[ACTIVITY]: Leave the images out. Give every line below again, precisely.

[DATA EXTRACTS]:

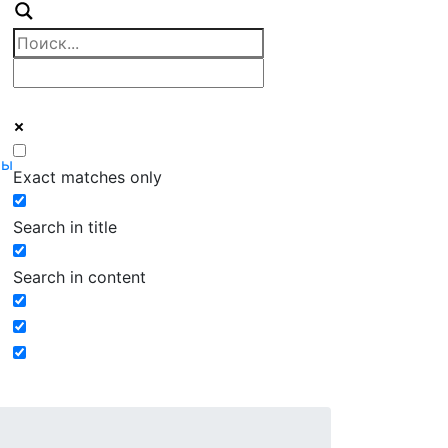
ты
Exact matches only
Search in title
Search in content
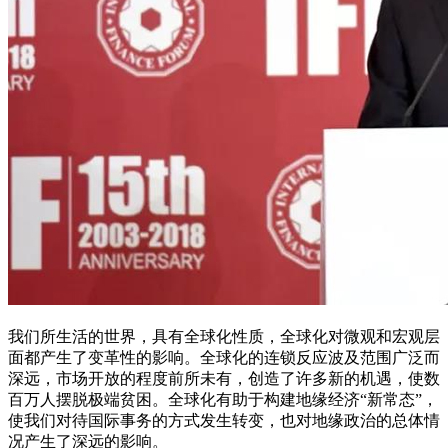
我们所生活的世界，具有全球化性质，全球化对微观和宏观层
面都产生了变革性的影响。全球化的连锁反应波及范围广泛而
深远，市场开放的程度前所未有，创造了许多新的机遇，使数
百万人摆脱极端贫困。全球化有助于构建地缘经济“新常态”，
使我们对待国际事务的方式发生转变，也对地缘政治的总体情
况产生了深远的影响。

[ANSWER SPACE]:
ты
Exact matches only
Search in title
Search in content
我们所生活的世界，具有全球化性质，全球化对微观和宏观层
面都产生了变革性的影响。全球化的连锁反应波及范围广泛而
深远，市场开放的程度前所未有，创造了许多新的机遇，使数
百万人摆脱极端贫困。全球化有助于构建地缘经济“新常态”，
使我们对待国际事务的方式发生转变，也对地缘政治的总体情
况产生了深远的影响。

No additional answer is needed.